- Source material:

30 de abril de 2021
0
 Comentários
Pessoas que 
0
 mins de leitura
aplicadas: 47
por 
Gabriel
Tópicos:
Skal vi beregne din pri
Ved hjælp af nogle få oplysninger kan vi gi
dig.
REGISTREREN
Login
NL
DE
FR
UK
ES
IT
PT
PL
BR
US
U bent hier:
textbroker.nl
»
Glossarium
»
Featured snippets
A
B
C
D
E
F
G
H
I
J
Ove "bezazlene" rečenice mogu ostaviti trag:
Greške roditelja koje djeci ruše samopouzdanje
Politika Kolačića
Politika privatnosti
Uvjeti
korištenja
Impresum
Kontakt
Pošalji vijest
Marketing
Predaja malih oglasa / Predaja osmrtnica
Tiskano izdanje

==

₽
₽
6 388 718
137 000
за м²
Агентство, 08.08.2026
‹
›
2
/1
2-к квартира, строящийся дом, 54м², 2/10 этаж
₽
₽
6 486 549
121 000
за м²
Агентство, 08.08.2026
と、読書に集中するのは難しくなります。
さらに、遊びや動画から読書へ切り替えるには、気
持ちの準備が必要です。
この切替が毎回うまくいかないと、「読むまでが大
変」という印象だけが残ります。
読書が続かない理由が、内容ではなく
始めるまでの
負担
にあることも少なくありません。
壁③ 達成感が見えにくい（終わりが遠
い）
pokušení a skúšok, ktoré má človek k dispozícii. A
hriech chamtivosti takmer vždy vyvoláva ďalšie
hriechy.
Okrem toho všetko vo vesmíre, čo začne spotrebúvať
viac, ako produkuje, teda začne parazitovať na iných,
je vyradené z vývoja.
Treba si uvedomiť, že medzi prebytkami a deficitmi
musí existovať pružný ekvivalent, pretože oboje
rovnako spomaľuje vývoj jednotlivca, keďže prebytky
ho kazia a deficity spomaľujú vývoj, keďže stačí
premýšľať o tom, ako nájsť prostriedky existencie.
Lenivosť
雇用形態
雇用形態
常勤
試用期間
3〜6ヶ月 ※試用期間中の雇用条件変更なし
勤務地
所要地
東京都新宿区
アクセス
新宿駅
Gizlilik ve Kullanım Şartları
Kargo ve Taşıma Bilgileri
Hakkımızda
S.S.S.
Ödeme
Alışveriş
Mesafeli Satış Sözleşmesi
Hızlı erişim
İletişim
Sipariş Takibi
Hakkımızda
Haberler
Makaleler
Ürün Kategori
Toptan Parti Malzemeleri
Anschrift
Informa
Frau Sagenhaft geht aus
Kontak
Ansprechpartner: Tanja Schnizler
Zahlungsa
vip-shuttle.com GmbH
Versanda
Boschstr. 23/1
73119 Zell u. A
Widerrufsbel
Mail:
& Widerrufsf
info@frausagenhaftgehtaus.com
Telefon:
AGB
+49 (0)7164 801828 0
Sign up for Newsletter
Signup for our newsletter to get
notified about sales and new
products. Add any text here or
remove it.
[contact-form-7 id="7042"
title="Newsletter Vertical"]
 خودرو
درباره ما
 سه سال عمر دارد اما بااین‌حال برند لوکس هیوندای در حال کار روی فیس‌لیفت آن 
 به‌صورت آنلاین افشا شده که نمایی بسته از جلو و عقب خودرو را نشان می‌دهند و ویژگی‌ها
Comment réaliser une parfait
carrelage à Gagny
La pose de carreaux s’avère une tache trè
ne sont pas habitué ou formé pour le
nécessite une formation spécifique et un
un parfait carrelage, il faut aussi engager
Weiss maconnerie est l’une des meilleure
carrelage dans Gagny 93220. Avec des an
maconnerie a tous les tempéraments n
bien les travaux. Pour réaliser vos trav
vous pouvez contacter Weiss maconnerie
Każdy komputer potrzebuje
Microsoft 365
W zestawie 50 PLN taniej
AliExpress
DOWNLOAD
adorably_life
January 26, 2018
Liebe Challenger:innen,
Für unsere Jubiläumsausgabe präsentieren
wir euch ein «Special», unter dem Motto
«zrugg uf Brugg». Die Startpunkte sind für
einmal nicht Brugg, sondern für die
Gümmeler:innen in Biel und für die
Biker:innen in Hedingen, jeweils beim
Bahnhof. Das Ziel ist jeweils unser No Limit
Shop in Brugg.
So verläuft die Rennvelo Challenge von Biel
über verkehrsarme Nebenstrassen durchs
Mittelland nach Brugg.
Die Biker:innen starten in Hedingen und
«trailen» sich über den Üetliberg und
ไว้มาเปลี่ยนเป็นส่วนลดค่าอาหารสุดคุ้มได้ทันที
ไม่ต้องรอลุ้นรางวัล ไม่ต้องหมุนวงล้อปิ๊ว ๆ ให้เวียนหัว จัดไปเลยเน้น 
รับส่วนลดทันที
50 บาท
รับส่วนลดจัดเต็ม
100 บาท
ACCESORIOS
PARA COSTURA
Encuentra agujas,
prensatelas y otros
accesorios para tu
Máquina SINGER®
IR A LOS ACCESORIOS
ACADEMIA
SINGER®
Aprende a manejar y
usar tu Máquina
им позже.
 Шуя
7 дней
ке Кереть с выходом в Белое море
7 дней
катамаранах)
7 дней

==

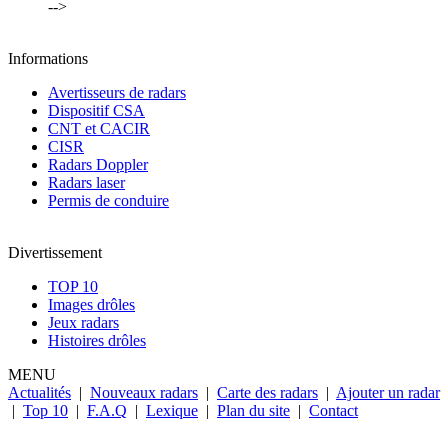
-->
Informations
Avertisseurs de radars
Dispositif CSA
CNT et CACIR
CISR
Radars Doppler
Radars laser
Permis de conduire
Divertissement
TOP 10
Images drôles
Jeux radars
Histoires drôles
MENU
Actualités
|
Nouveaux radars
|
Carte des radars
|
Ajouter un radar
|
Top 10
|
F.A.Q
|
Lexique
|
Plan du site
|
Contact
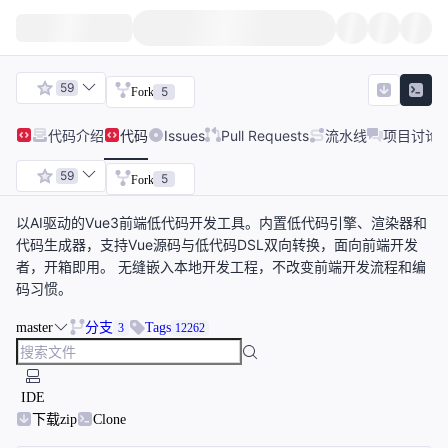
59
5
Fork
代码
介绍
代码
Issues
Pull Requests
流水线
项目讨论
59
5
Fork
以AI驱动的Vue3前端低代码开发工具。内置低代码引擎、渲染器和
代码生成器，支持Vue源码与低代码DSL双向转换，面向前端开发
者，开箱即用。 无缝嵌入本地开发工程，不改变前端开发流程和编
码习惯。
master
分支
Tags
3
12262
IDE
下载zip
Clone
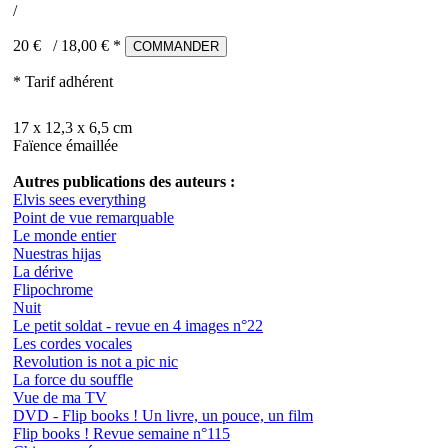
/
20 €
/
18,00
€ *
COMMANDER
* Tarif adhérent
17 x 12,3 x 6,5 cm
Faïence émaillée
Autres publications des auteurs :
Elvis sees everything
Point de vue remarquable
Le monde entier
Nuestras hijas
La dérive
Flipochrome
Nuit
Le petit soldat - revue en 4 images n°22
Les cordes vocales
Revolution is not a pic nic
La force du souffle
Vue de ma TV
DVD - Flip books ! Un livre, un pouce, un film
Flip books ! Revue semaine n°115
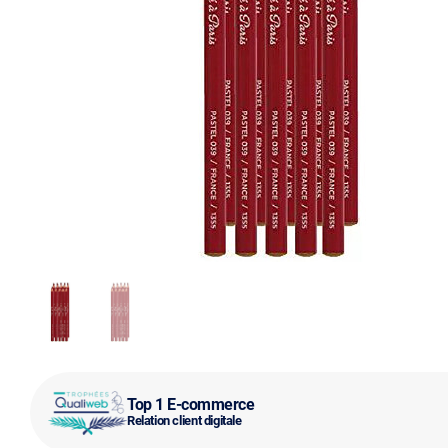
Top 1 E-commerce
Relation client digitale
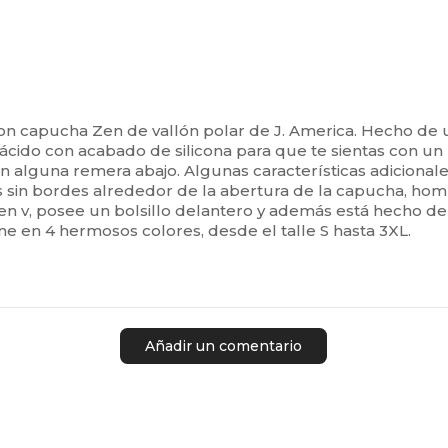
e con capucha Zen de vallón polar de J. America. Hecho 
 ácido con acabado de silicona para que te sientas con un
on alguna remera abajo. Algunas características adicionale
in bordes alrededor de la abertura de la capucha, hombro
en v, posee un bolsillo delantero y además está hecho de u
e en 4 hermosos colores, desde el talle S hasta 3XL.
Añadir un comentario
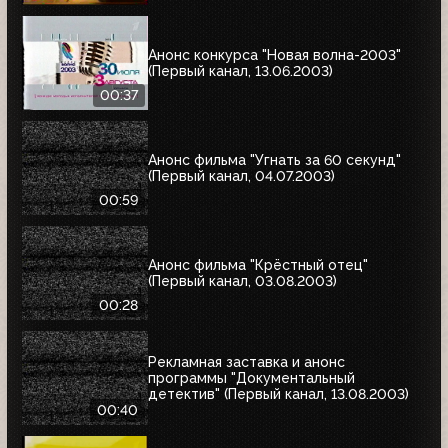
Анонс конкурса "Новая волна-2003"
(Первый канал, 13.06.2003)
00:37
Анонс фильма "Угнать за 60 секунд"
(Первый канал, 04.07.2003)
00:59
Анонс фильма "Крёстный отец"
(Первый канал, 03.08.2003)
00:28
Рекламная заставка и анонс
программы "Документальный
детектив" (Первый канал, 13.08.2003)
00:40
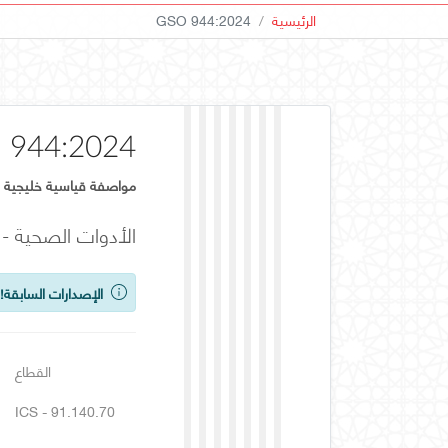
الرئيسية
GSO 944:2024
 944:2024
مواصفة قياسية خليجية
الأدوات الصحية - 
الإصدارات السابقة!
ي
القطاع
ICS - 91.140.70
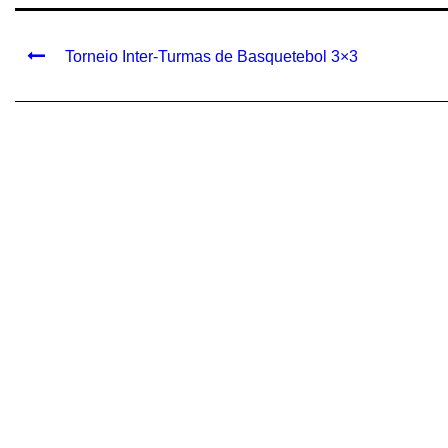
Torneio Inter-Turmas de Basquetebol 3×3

- The problem: Within the material above, copy exactly the lines from the line that holds "Mittelland nach Brugg." up to and including the line that holds "รับส่วนลดจัดเต็ม".

- Task solution:
Mittelland nach Brugg.
Die Biker:innen starten in Hedingen und
«trailen» sich über den Üetliberg und
ไว้มาเปลี่ยนเป็นส่วนลดค่าอาหารสุดคุ้มได้ทันที
ไม่ต้องรอลุ้นรางวัล ไม่ต้องหมุนวงล้อปิ๊ว ๆ ให้เวียนหัว จัดไปเลยเน้น 
รับส่วนลดทันที
50 บาท
รับส่วนลดจัดเต็ม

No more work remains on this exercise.